Final conclusion: the W particle has a mass of 80,433 megaelectronvolts, about the mass of a bromine atom, with a measurement uncertainty of 9 megaelectronvolts. That’s hardly different from the mass previously published by CDF physicists shortly after the detector was shut down in 2011.

A web of connections

“But this is a new, much more precise measurement,” says Blekman. “Every screw, every wire in the detector has been included down to the micrometer, and more precise calculations have also been made on the basis of the known theory to increase the measurement accuracy,” says Blekman.

As a result, the measurement uncertainty has been reduced from 79 to 9 mega-electronvolts, and that makes all the difference: now that we know the W mass so precisely, it no longer seems to match the rest of particle physics.

“The measurement took many years, and the reading was hidden all the while until all procedures were fully checked,” said CDF researcher Chris Hays of Oxford University in a Fermilab press release. “When we revealed the value, it was a surprise.”

“We have the Standard Model,” says Blekman, “a theory about elementary particles that can predict exactly what will come from all kinds of measurements. That works great. But if you fill in this measurement, it’s not consistent.”

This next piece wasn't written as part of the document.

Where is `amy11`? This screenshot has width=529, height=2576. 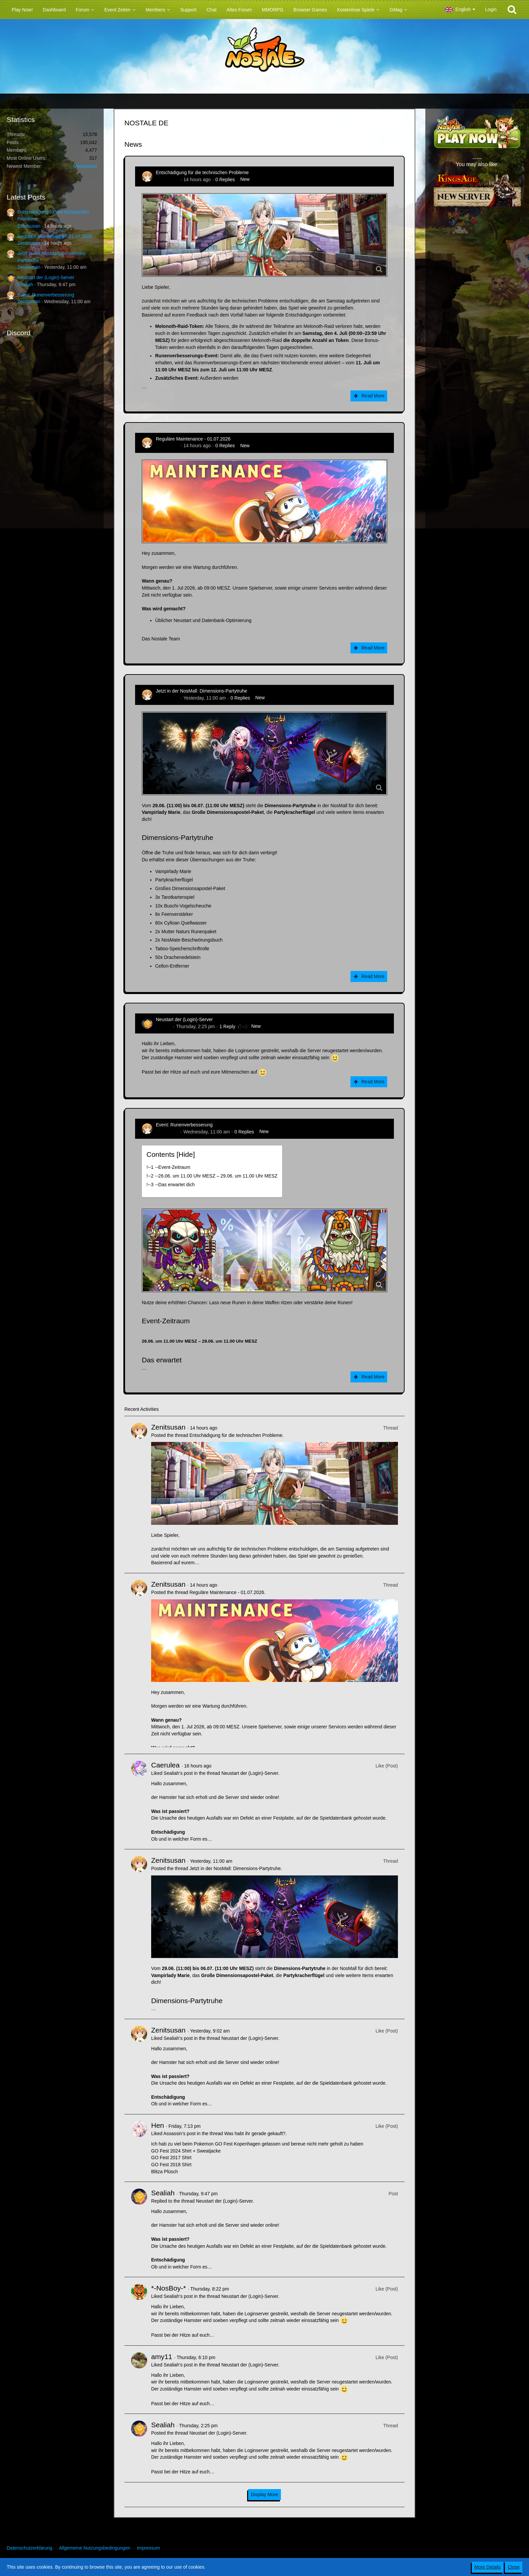
amy11 is located at coordinates (161, 2356).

Physicists believe that the formulas should be beautiful and simple

Freya Blekman particle physicist

The mathematics of the Standard Model predicts relationships between the mass of the W particle and that of other particles such as the top quark and the Higgs boson. According to those relations, the W-mass must be 80,357 plus minus 6 megaelectronvolts: 76 less than the new measurement. Blekman: “It’s a web of connections, and now one of the particles suddenly no longer fits on the lines of that web.”

That can mean two things: either a mistake has been made, or the theory needs to be expanded. Physicists hope for the latter, because there is something to criticize about the Standard Model despite all the performance.

“There are many reasons why the Standard Model cannot be the last word,” says Blekman. A famous example is the dark matter that astronomers see but that is not in the Standard Model. “Gravity isn’t in it either, and at high energies the theory just stops working. In addition, the Standard Model is ugly and complicated. Many physicists believe that the final formulas should be beautiful and simple.”

All possible feathers

With every deviating measurement, they hope that it can serve as a crowbar in search of an extension of the Standard Model: new physics. Blekman: “There are thousands of different proposals for this, and most of them come down to adding extra particles that we have not yet seen.”

That sounds illogical: why would a deviation of 1 per mille from the expected mass of one particle be an indication of the existence of a completely different particle? But in quantum mechanics that one particle is always influenced by a cloud of short-lived particles of all possible plumes – also by undiscovered particles, which can perhaps add just that one per mille.

The Large Hadron Collider, the particle accelerator at CERN, has also published a measurement of the W mass, and another is in the works. “But here we do things a little differently, with different detectors and slightly different methods,” says Blekman. “I know how difficult that measurement is and how much work it is. But this does take some courage.”